E concludiamo allora parlando proprio del cammino, e chiedendoci: ma dunque, Eb. 6 – e in generale la lettera agli Ebrei – non ha proprio nulla da dire ai cristiani in rapporto al loro cammino di fede e di consacrazione a cui sono chiamati? Penso che in realtà invece dice alcune cose molto importanti, e – avviandomi verso la conclusione – ne voglio ricordare almeno due: La prima. Nel momento stesso in cui invita quanti una volta hanno accettato Cristo nella loro vita a non stare a porre di continuo sempre lo stesso fondamento, invita anche coloro che NON hanno ancora fatto questo passo, a farlo. Come scamperemo se trascuriamo una così grande salvezza? E’ una domanda che non può parlare soltanto al cuore dei credenti. Parla anche – soprattutto – al cuore di chi credente, nel senso del NT del termine, ancora non è. Cristo è il centro di tutto, è il tema centrale della lettera agli ebrei. E’ il centro anche del tuo cuore? Non si accontenta lui di stare ai margini, o anche accanto. Si può essere molto vicini a Gesù, conoscere tutto di lui, essere anche convinti dell’altezza morale del suo messaggio e della sua vita, ma fino a quando non gli spalanchiamo la porta del nostro cuore, Lui terrà sempre la stessa posizione espressa da quelle parole dell’Apocalisse: io sto alla porta e busso. Dov’è Cristo nella tua vita e nel tuo cuore? AL centro, o alla porta, a bussare in attesa che tu gli risponda?

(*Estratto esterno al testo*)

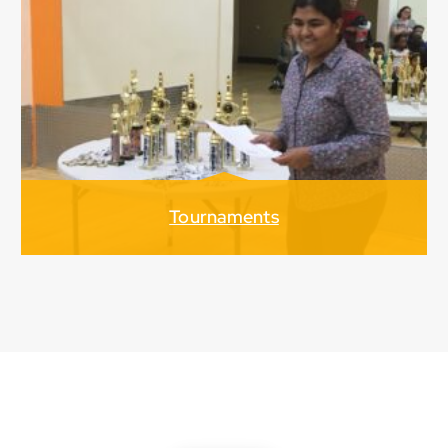
Tournaments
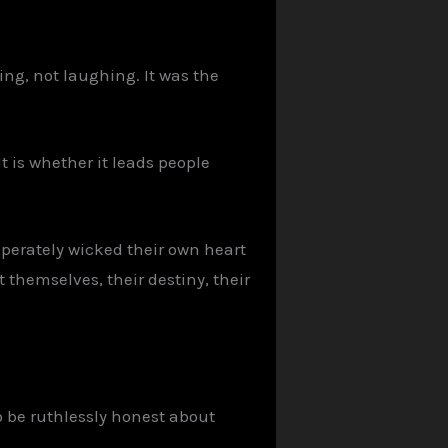
ing, not laughing. It was the
t is whether it leads people
sperately wicked their own heart
 themselves, their destiny, their
o be ruthlessly honest about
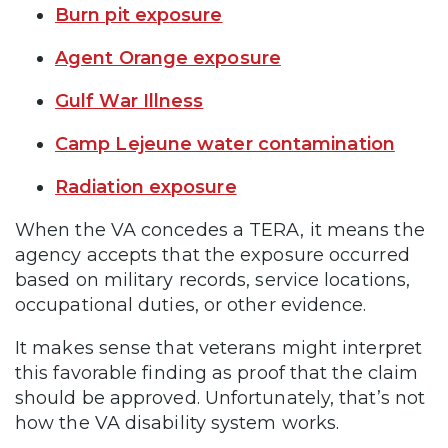
Burn pit exposure
Agent Orange exposure
Gulf War Illness
Camp Lejeune water contamination
Radiation exposure
When the VA concedes a TERA, it means the
agency accepts that the exposure occurred
based on military records, service locations,
occupational duties, or other evidence.
It makes sense that veterans might interpret
this favorable finding as proof that the claim
should be approved. Unfortunately, that’s not
how the VA disability system works.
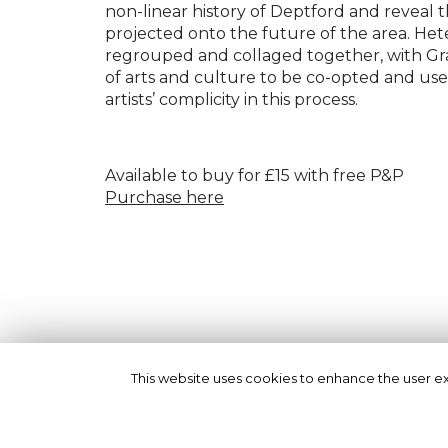
non-linear history of Deptford and reveal t
projected onto the future of the area. He
regrouped and collaged together, with G
of arts and culture to be co-opted and used
artists’ complicity in this process.
Available to buy for £15 with free P&P
Purchase here
This website uses cookies to enhance the user exp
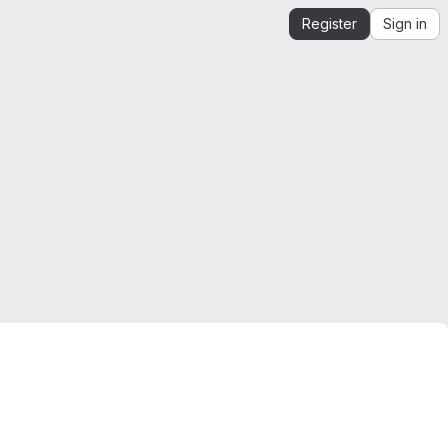
Register
Sign in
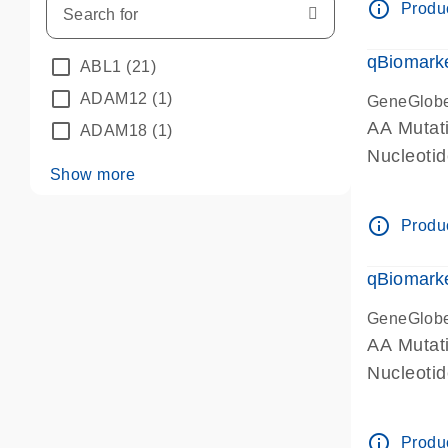
info_outline
Produc
qBiomarke
ABL1
(21)
ADAM12
(1)
GeneGlob
AA Mutati
ADAM18
(1)
Nucleoti
Show more
info_outline
Produc
qBiomarke
GeneGlob
AA Mutati
Nucleoti
info_outline
Produc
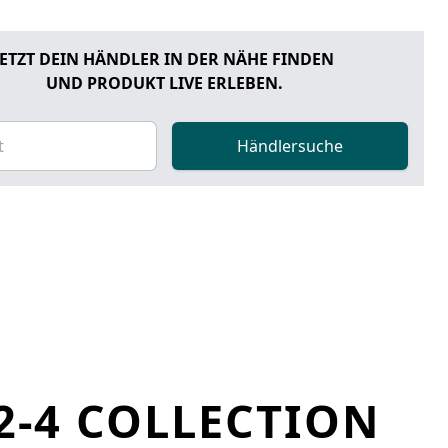
JETZT DEIN HÄNDLER IN DER NÄHE FINDEN
UND PRODUKT LIVE ERLEBEN.
Händlersuche
2-4 COLLECTION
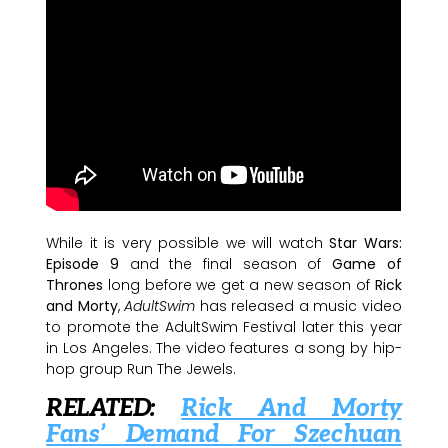
While it is very possible we will watch
Star Wars:
Episode 9
and the final season of
Game of
Thrones
long before we get a new season of
Rick
and Morty
,
AdultSwim
has released a music video
to promote the AdultSwim Festival later this year
in Los Angeles. The video features a song by hip-
hop group Run The Jewels.
RELATED:
Rick And Morty
Fans’ Demand For Szechuan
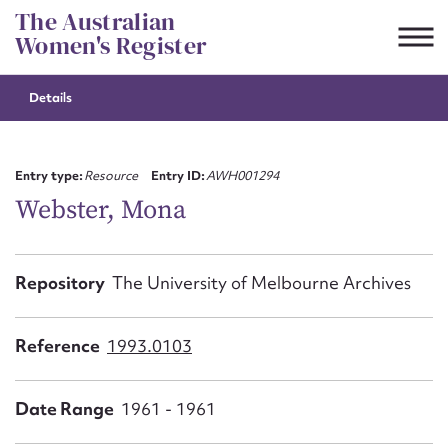
Skip
The Australian
to
Women's Register
content
Details
Suggest to edit or submit
content for this entry
Entry type:
Resource
Entry ID:
AWH001294
Webster, Mona
First name*
Repository
The University of Melbourne Archives
CSV
JSON
Email address*
Reference
1993.0103
Action required*
Date Range
1961 - 1961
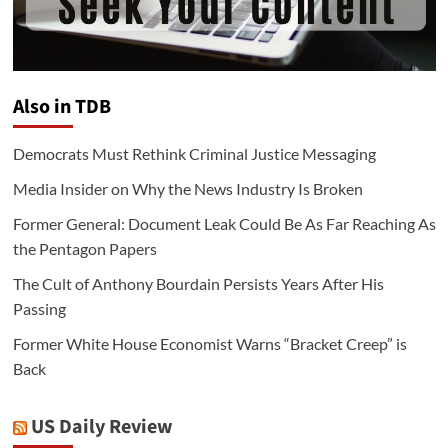
Also in TDB
Democrats Must Rethink Criminal Justice Messaging
Media Insider on Why the News Industry Is Broken
Former General: Document Leak Could Be As Far Reaching As
the Pentagon Papers
The Cult of Anthony Bourdain Persists Years After His
Passing
Former White House Economist Warns “Bracket Creep” is
Back
US Daily Review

Cristo al centro ha però un profondo significato anche per i cristiani. Cristo al centro è la vera ragione dell’agire etico o – se preferite – del cammino di santificazione e consacrazione del cristiano. Non è la paura di un castigo, ma questo non vuol dire che non ci siano ragioni per il credente per sforzarsi di conformare la sua vita ai modelli espressi nella scrittura. E’ un po’ come in una famiglia – vi pare che abbia più senso compiacere il proprio marito o la propria moglie perché avete paura che se no vi lascia e divorzia, o perché lo amate o la amate e volete in tutti i modi farglielo vedere? Ecco, Dio non vuole da noi dei cristiani che vivono nella costante paura che lui divorzi da noi, ma che proprio perché sanno che lui non divorzierà mai, non verrà mai meno alle sue promesse, cercano in tutti i modi di manifestare che lo amano.